Le mercredi 15 juin 2022 à 10:19
Sans l’accusé principal, mort en janvier, la cour d’assises de Paris a infligé mardi des peines relativement clémentes, prison avec sursis et amendes, aux deux seuls accusés à comparaître après l’assassinat de l’ex-dirigeant australien de Warner Music, Peter Ikin. Grand absent du procès, le meurtrier présumé de Peter Ikin, le dandy Alexandre Despallières est mort dans un hôpital parisien en janvier mettant fin automatiquement aux poursuites.
Jérémy B., 40 ans, et Vincent B., 37 ans, poursuivis pour faux et complicité d'usage de faux ont été respectivement condamnés à 24 mois de prison, dont 18 mois avec sursis, et 12 mois de prison avec sursis. Jérémy B. ayant déjà effectué six mois de détention provisoire ne retournera pas en prison.
La cour a également condamné les deux hommes à une amende de 5000 euros pour Jérémy B. et de 2000 euros pour Vincent B. Elle a demandé en outre la confiscation du compte-joint détenu par Alexandre Despallières et Jérémy B., qui comptait 608 000 euros issus de l'héritage de Peter Ikin lors de sa saisie. Cet argent pourra éventuellement être versé aux ayants droit spoliés de Peter Ikin, mort en novembre 2008 d'un probable empoisonnement au paracétamol, un mois et deux jours après avoir conclu une union civile avec Alexandre Despallières.

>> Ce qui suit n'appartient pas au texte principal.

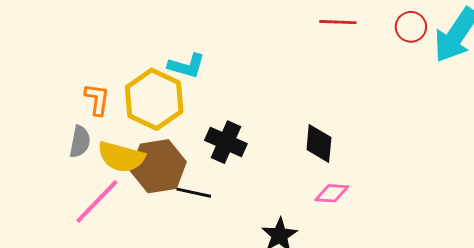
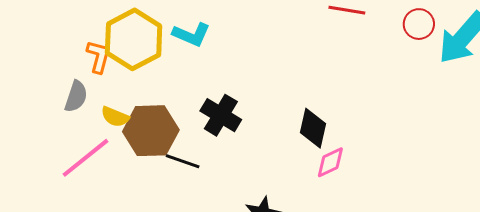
yellow hexagon: (154, 99) -> (134, 39), moved
yellow semicircle: (121, 157) -> (115, 117), size x0.6
pink diamond: (332, 193) -> (330, 162), moved, turned -36

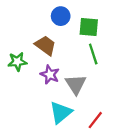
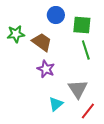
green star: (17, 62) -> (16, 34), moved
gray triangle: (76, 84) -> (78, 89), moved
cyan triangle: (61, 112) -> (56, 104), size x0.7

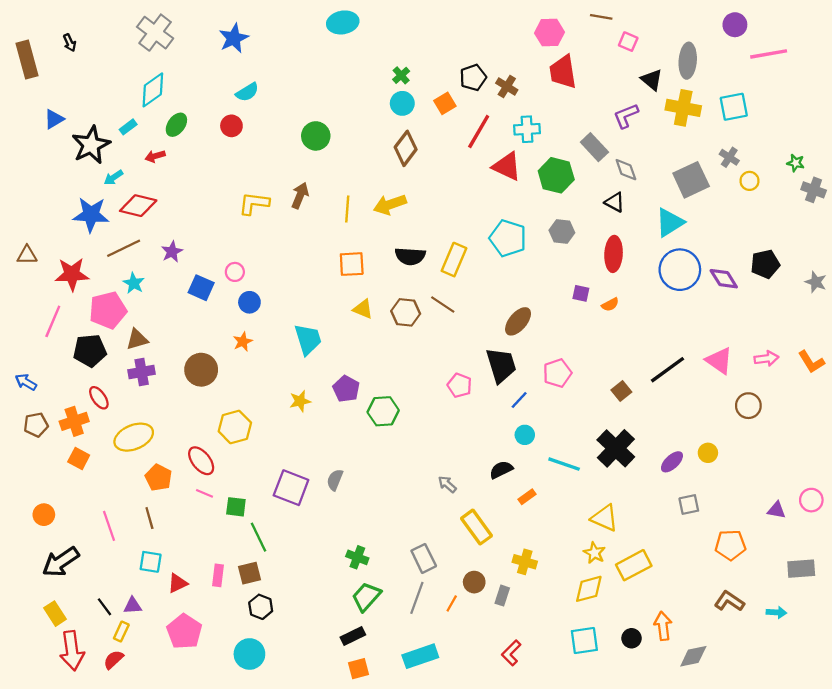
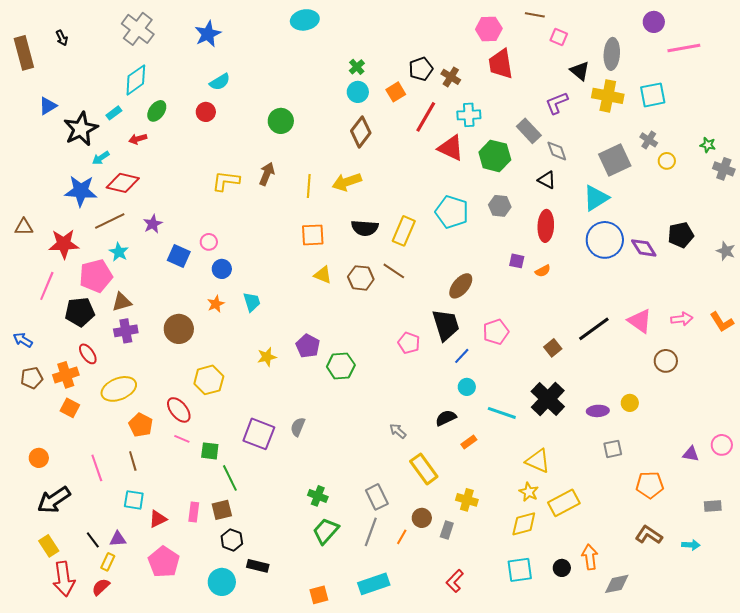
cyan trapezoid: (308, 339) -> (252, 302), moved, size x0.7
purple ellipse: (672, 462) -> (598, 411), turned 40
gray rectangle: (801, 569) -> (713, 506), size x0.7
black rectangle: (353, 636) -> (258, 566), moved, turned 40

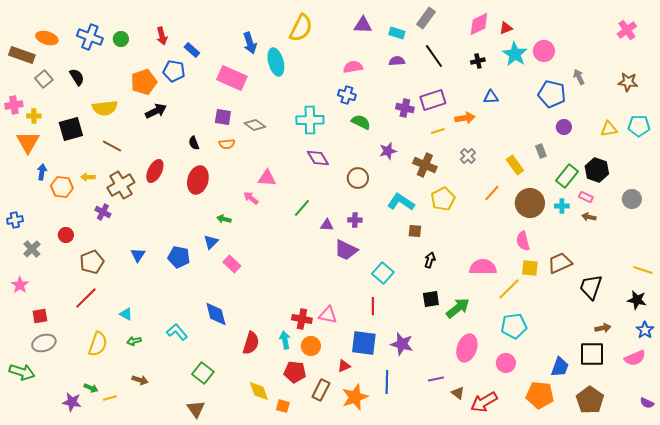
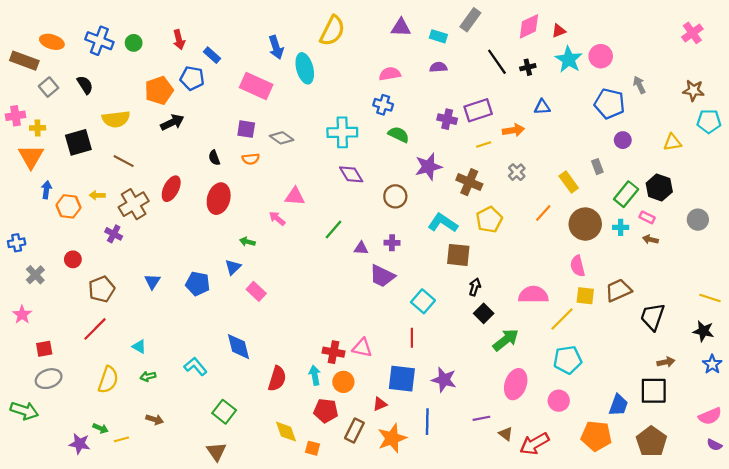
black line: (434, 56) -> (497, 62), moved
cyan pentagon: (639, 126) -> (709, 121), moved
purple star: (388, 151) -> (428, 167), size x1.4
brown square: (415, 231) -> (458, 255), size x1.6
black square: (431, 299) -> (484, 313), moved, turned -36
pink semicircle: (635, 358) -> (710, 416), moved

La cour, réunie dans un format réduit, c'est à dire sans jurés, les a reconnus coupables d'avoir participé à la fabrication d'un faux testament attribué au richissime Peter Ikin et au profit d'Alexandre Despallières.
Ce faux testament faisant d'Alexandre Despallières le légataire universel de l'ancien producteur de Madonna et d’Elton John a permis à ce jet-setteur de capter une partie de la fortune de Peter Ikin, estimée à 20 millions d'euros jusqu'à ce qu'en décembre 2009 la justice britannique, saisie par le neveu du producteur, partie civile au procès, bloque les comptes du défunt et annule les dispositions du faux testament.
"Sous emprise"
Les deux accusés encouraient une peine maximum de 3 ans de prison et une amende de 45 000 euros.
Soupçonné de l'assassinat de son compagnon, Alexandre Despallières est mort en janvier et bénéficiera à jamais "de la présomption d'innocence", a fait valoir l'avocat général Jean-Christophe Muller, soulignant néanmoins que les preuves à charge à son encontre étaient "accablantes". Plusieurs personnes de l'entourage d'Alexandre Despallières, dont ses propres parents, sont mortes d'overdose médicamenteuse, ont rappelé les avocats des parties civiles, Mes Sébastien Schapira et Marion Grégoire.
Lors des débats, les deux accusés ont affirmé, chacun à leur manière, avoir été "sous l'emprise" d'Alexandre Despallières. "Je le suivais comme un caniche", a ainsi dit Jérémy B. Il a raconté son enfance misérable d'enfant battu, ses liens toxiques avec Alexandre Despallières qui parfois l'obligeait à se prostituer. "S'il y avait un caniche, un seul est mort comme un chien et c'est Peter Ikin", laissé sans soin dans sa chambre d'hôtel malgré la présence à proximité d'Alexandre Despallières et Jérémy B., a répondu Me Marion Grégoire.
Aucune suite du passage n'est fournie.